What is required
Search the data for the string "Splann", and report each line where it is found.

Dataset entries
•••••

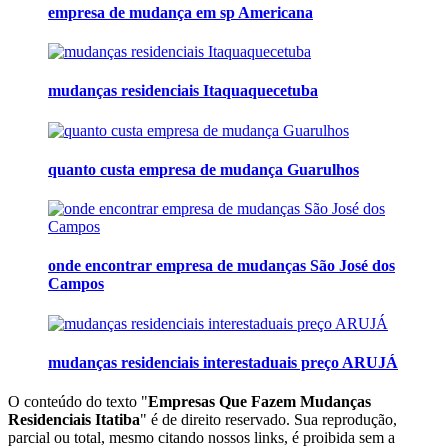
empresa de mudança em sp Americana
mudanças residenciais Itaquaquecetuba
quanto custa empresa de mudança Guarulhos
onde encontrar empresa de mudanças São José dos
Campos
mudanças residenciais interestaduais preço ARUJÁ
O conteúdo do texto "
Empresas Que Fazem Mudanças
Residenciais Itatiba
" é de direito reservado. Sua reprodução,
parcial ou total, mesmo citando nossos links, é proibida sem a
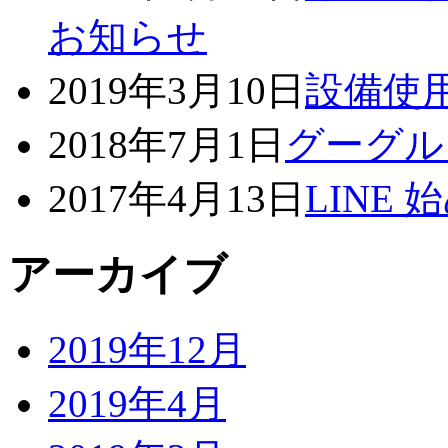
お知らせ
2019年3月10日
設備使
2018年7月1日
グーグル
2017年4月13日
LINE
アーカイブ
2019年12月
2019年4月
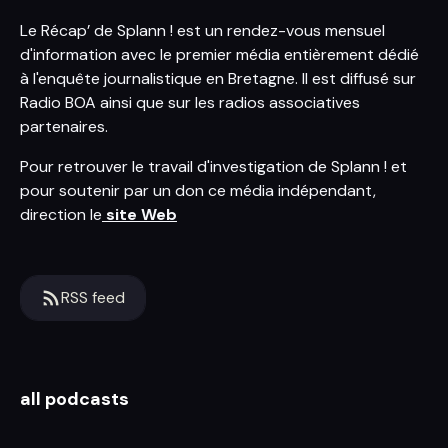
Le Récap’ de Splann ! est un rendez-vous mensuel
d'information avec le premier média entièrement dédié
à l'enquête journalistique en Bretagne. Il est diffusé sur
Radio BOA‬ ainsi que sur les radios associatives
partenaires.
Pour retrouver le travail d'investigation de Splann ! et
pour soutenir par un don ce média indépendant,
direction le
site Web
RSS feed
all podcasts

•••••

Output of the exercise
Le Récap’ de Splann ! est un rendez-vous mensuel
Pour retrouver le travail d'investigation de Splann ! et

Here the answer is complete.